### MATERIAL PROVIDED
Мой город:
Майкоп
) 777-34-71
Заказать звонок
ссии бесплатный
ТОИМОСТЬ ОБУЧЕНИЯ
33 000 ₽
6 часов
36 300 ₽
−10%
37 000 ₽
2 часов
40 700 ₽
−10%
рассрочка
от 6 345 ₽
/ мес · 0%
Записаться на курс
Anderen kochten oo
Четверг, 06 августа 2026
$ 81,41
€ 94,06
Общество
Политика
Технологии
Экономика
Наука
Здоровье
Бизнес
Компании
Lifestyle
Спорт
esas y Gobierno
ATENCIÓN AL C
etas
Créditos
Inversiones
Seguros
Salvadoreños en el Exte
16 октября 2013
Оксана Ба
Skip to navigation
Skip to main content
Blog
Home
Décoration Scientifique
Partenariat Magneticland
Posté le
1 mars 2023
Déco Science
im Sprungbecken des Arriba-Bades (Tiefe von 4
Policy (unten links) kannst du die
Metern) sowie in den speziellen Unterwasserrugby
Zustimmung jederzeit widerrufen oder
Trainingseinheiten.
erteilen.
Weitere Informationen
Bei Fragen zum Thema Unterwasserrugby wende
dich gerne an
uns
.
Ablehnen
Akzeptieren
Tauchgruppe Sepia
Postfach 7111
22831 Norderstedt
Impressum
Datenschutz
---
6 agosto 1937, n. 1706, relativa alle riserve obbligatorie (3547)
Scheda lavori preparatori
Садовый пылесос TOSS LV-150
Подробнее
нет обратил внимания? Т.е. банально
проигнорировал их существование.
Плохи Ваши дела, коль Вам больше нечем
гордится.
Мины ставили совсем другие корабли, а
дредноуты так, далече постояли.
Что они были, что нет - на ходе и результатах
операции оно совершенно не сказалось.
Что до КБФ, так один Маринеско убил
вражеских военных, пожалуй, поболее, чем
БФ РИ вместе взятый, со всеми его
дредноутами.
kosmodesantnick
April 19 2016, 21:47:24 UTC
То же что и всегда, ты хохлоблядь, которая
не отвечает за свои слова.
--
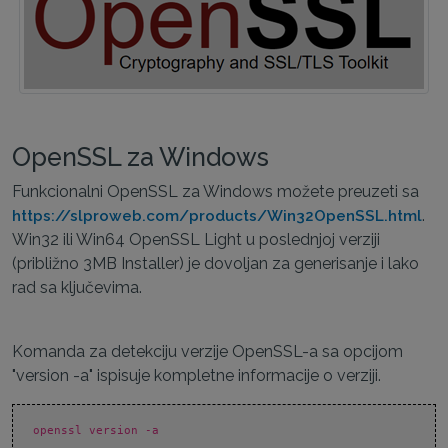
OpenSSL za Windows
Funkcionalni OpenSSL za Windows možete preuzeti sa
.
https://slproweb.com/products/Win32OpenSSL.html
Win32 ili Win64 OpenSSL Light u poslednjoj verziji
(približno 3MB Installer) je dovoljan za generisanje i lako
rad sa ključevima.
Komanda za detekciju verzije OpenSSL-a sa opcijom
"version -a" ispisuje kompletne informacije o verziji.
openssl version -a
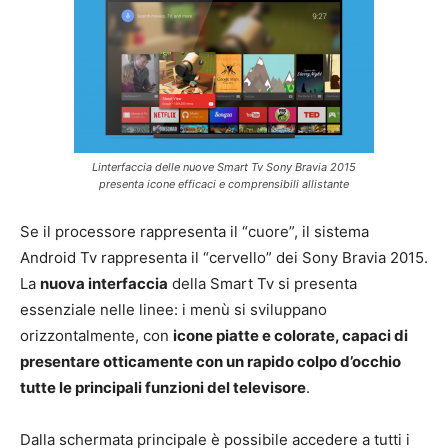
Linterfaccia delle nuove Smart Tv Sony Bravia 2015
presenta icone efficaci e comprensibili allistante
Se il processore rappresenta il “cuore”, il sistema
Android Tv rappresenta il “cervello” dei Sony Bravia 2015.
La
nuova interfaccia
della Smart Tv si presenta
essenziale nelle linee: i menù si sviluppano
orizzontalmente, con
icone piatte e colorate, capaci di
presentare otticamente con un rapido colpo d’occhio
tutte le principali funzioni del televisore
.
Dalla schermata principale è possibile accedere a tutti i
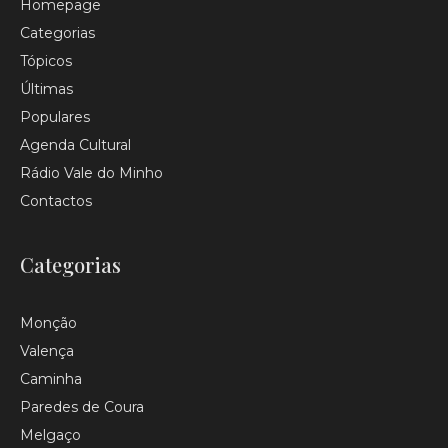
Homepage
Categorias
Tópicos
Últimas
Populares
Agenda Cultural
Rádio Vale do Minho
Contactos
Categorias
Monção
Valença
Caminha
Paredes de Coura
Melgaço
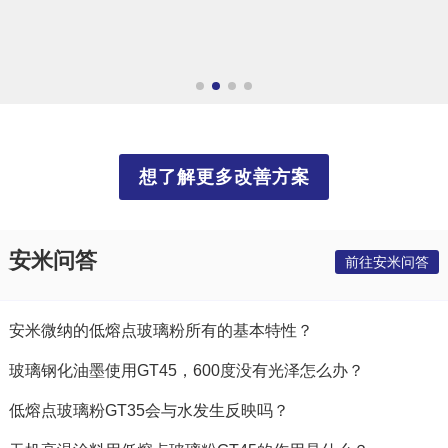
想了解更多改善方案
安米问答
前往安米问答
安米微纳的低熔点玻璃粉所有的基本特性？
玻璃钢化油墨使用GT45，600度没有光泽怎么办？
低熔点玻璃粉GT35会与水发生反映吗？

### EXERCISE AIM
From the records above, repeat exactly the lines from the one with "Tauchgruppe Sepia" through the one with "Datenschutz", both included.

### ANSWER SPACE
Tauchgruppe Sepia
Postfach 7111
22831 Norderstedt
Impressum
Datenschutz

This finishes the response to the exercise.